Daniel took her on his lap, pressed her head to his bosom, and laughed with open month and shining teeth but without making a sound. He often laughed that way now.

XIII

He laughed that way at the intrigues that were being forged against him by his bitterest enemy, Fräulein Varini, and which resulted in his meeting with distrust and opposition in everything he undertook at the City Theatre.

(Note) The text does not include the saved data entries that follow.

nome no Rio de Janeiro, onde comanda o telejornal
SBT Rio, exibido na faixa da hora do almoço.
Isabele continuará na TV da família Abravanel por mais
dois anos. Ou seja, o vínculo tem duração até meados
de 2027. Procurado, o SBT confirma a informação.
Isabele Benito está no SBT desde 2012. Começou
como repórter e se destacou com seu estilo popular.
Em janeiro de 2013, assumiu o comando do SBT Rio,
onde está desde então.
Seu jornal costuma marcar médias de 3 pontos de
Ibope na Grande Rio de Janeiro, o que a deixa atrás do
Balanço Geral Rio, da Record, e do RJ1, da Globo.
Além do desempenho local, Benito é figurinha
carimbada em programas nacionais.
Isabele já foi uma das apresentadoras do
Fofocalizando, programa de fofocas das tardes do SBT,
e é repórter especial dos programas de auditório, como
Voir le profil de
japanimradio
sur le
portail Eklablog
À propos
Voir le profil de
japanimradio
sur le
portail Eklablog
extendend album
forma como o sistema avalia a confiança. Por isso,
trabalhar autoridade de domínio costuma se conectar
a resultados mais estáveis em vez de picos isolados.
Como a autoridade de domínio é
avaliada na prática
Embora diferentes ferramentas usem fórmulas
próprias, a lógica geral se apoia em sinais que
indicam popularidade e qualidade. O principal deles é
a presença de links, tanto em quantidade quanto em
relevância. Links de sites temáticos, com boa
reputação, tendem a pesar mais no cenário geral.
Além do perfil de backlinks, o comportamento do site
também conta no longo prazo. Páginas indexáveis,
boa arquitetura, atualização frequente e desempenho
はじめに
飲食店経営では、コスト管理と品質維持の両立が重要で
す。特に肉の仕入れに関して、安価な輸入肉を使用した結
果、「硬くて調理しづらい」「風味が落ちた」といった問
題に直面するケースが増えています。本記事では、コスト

He laughed that way at the anonymous letters, filled with insulting remarks, which were being sent him by his fellow citizens, and which he read with naïve curiosity merely to see how far human nastiness and bestial hate could go.

He laughed that way when he received the letter from Baroness von Auffenberg informing him that she was forced to discontinue her lessons and recitals. She said that her constitution had been weakened, and that she was going to close her town house and spend the winter at her country place at Hersbruck. Daniel heard however that she spent a great deal of her time in town, and that she had arranged for an elaborate cycle of musicales, a thing she had never dared to do under his administration. Andreas Döderlein had been engaged as her musical adviser: now she could rave and go into ecstasies and hypnotise her impotent soul in the mephitic air of artificial aroma just as much as she pleased.

And he laughed that way at the weekly attacks upon him and his art that appeared in the Fränkischer Herold, copies of which were delivered at his front door with the regularity of the sun. The attacks consisted of sly, caustic sneers, secrets that had been ferreted out with dog-like keenness, gigantic broadsides based on hearsay evidence, and perfidious suspicions lodged against Daniel Nothafft, the artist, and Daniel Nothafft, the man.

The articles never failed to mention the Goose Man. Daniel asked to have the allusion explained. The Goose Man was elevated to the rank and dignity of an original humourist. “What is the latest concerning the Goose Man?” became a standing head-line. Or the reader’s eye would fall on the following notice: “The Goose Man is again attracting the attention of all friends of music. He has had the ingenious audacity to make the opera ‘Stradella’ more enjoyable by the interpolation of a funeral march of his own make. The ever-submissive domestic birds which he carries under his arms have rewarded him for his efforts in this connection by the cackling of their abundant and affectionate gratitude.”

The birthplace of these inimitable achievements in the field of journalistic wit was the reserved table at the Crocodile. If ever in the history of the world men have laughed real honest tears it was at the writing of such news bearing on the life and conduct of the Goose Man. The editor-in-chief, Weibezahl, was the recording secretary at these intellectual Olympiads, and Herr Carovius was the protagonist. He had access to reliable sources, as newspaper men say, and every evening he surprised the round table with new delicacies for Weibezahl’s columns.

Daniel was ignorant of what was going on. But the Goose Man, the expression as well as the figure, became interwoven with his thoughts, and acquired, somehow and somewhere in the course of time, a transfigured meaning.